◆ **DIRECTIONS**:
From the listing below, pull out the lines that hold "assets".

◆ **PROVIDED DATA**:

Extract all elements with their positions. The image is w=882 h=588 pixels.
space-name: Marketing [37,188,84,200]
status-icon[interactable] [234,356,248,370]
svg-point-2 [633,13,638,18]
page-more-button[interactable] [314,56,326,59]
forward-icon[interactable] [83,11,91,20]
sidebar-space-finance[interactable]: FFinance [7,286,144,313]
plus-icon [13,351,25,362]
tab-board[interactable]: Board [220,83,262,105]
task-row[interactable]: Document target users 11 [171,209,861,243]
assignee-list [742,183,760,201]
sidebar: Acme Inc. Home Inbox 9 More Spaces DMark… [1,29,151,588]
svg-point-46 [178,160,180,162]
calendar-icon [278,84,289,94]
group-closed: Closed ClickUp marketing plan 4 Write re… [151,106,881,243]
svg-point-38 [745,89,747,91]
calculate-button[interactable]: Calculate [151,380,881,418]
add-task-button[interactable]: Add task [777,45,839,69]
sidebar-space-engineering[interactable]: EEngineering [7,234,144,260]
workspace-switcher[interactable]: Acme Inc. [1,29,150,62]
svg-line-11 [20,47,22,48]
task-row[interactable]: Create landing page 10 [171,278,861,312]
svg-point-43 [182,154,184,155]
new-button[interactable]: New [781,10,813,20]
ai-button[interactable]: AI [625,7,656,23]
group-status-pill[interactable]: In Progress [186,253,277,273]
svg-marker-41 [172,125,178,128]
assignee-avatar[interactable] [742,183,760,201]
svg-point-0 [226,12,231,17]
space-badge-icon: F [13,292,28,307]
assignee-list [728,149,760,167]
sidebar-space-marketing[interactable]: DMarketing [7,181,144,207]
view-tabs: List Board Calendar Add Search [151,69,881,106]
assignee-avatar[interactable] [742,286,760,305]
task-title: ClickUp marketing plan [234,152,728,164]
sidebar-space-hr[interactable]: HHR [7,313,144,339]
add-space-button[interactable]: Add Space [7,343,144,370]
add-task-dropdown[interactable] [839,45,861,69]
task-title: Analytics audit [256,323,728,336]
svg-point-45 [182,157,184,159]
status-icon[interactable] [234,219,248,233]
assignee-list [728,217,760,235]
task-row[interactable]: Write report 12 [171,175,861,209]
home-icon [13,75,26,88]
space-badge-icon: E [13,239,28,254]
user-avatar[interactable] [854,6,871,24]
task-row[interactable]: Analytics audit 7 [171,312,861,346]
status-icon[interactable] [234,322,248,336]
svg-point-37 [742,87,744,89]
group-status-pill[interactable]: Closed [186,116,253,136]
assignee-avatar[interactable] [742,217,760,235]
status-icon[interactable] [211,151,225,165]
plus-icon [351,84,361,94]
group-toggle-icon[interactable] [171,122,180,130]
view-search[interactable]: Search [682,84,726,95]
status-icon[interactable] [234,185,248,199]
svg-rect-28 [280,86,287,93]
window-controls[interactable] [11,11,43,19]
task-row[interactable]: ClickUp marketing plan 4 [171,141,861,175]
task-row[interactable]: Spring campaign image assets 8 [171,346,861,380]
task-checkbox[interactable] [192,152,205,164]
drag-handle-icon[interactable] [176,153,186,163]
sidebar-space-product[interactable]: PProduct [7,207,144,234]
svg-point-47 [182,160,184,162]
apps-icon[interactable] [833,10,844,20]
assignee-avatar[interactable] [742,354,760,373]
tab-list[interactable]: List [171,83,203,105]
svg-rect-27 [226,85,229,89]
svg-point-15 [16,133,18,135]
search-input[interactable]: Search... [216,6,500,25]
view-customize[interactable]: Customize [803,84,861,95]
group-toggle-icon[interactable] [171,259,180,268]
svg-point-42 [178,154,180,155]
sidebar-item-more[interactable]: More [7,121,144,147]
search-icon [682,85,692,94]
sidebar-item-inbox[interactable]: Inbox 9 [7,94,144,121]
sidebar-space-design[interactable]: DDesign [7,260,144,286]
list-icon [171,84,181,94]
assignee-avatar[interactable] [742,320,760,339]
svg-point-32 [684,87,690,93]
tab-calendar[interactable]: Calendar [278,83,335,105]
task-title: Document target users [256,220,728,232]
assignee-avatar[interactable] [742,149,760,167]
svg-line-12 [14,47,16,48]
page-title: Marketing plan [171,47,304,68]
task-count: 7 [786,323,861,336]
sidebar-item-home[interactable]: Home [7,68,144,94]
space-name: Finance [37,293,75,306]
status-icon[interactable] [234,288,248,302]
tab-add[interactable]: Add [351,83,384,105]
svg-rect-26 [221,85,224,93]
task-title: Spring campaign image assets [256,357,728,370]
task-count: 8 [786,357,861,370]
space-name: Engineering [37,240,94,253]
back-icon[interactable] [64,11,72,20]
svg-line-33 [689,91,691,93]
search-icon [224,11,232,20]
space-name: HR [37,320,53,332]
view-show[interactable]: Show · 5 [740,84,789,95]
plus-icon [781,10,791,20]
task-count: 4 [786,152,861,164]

◆ **EXERCISE RESULT**:
task-row[interactable]: Spring campaign image assets 8 [171,346,861,380]
task-title: Spring campaign image assets [256,357,728,370]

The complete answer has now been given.